相続人に親権者と未成年者がいるとき(特別代理人選任)

未成年者が法律行為を行おうとするとき、通常、親権者が未成年者の代理人となります。

しかし、未成年者と親権者との間で利害が反する場合(利益相反)、親権者は未成年者の代理人になれません。

なぜなら、妻が亡くなり、共同相続人が夫と未成年者だけであった場合、夫が恣意的に子の相続分を放棄して遺産分割協議をすると子の不利益となるからです。

親権者との利益が相反する場合、未成年者のために特別代理人の選任を家庭裁判所に求めることになります。

特別代理人の選任の申立は、未成年者の住所地の家庭裁判所に対して行います。

申立に際しては以下のような書類が必要です。

  • 未成年者の戸籍謄本(全部事項証明書)
  • 親権者又は未成年後見人の戸籍謄本(全部事項証明書)
  • 特別代理人候補者の住民票又は戸籍附票
  • 利益相反に関する資料(遺産分割協議書案,契約書案・抵当権を設定する不動産の登記事項証明書(登記簿謄本)等)
  • (利害関係人からの申立ての場合)利害関係を証する資料(戸籍謄本(全部事項証明書)等)

特別代理人の資格や要件は特にありませんが、未成年者を保護するため、弁護士や司法書士などの専門職が選ばれることもあります。

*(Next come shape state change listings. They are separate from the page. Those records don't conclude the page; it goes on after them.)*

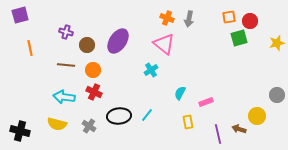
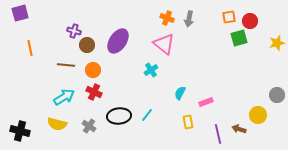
purple square: moved 2 px up
purple cross: moved 8 px right, 1 px up
cyan arrow: rotated 140 degrees clockwise
yellow circle: moved 1 px right, 1 px up
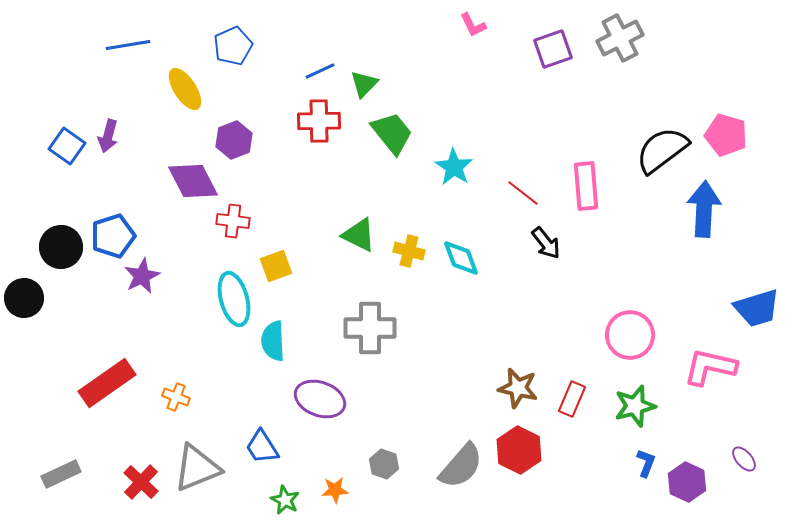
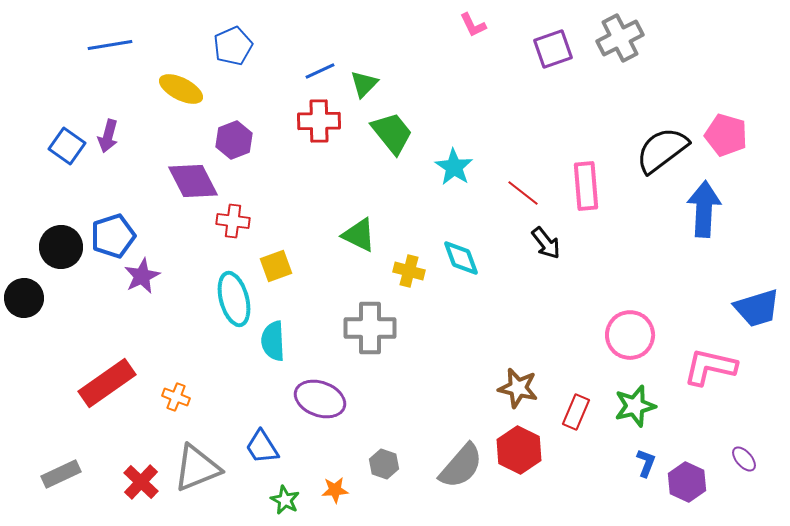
blue line at (128, 45): moved 18 px left
yellow ellipse at (185, 89): moved 4 px left; rotated 30 degrees counterclockwise
yellow cross at (409, 251): moved 20 px down
red rectangle at (572, 399): moved 4 px right, 13 px down
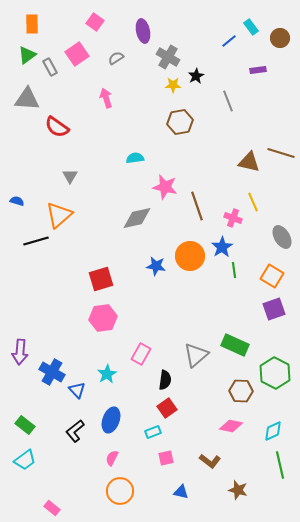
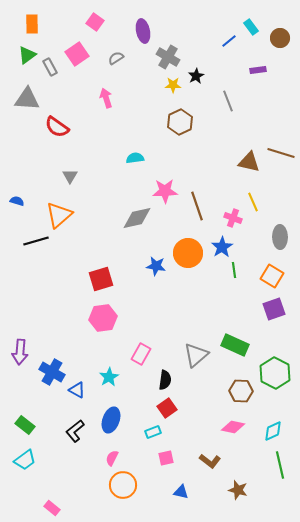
brown hexagon at (180, 122): rotated 15 degrees counterclockwise
pink star at (165, 187): moved 4 px down; rotated 15 degrees counterclockwise
gray ellipse at (282, 237): moved 2 px left; rotated 30 degrees clockwise
orange circle at (190, 256): moved 2 px left, 3 px up
cyan star at (107, 374): moved 2 px right, 3 px down
blue triangle at (77, 390): rotated 18 degrees counterclockwise
pink diamond at (231, 426): moved 2 px right, 1 px down
orange circle at (120, 491): moved 3 px right, 6 px up
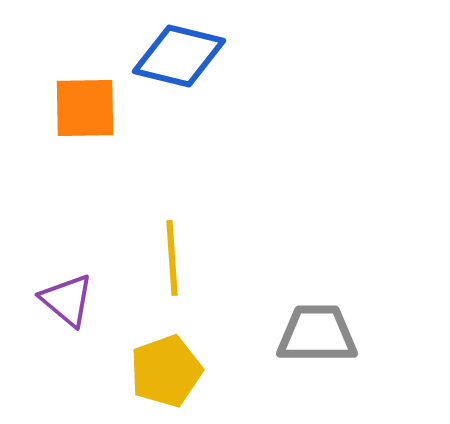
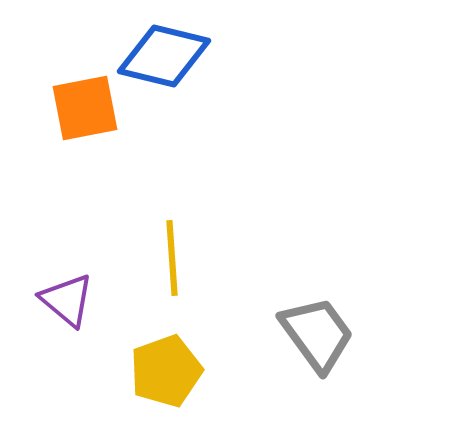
blue diamond: moved 15 px left
orange square: rotated 10 degrees counterclockwise
gray trapezoid: rotated 54 degrees clockwise
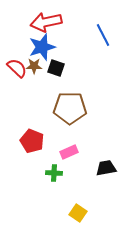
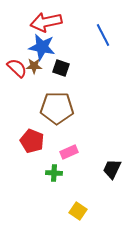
blue star: rotated 28 degrees clockwise
black square: moved 5 px right
brown pentagon: moved 13 px left
black trapezoid: moved 6 px right, 1 px down; rotated 55 degrees counterclockwise
yellow square: moved 2 px up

また、未成年者が複数いる場合は、未成年者1人につき1名の特別代理人を選任する必要があります。

特別代理人が選任されると、特別代理人は家庭裁判所の審判で認められた行為について代理することができます。

なお、親権者が死亡しており、未成年者に対して親権を行う者がいない場合には、未成年者に対して未成年後見人の選任を家庭裁判所に申し立てることになります。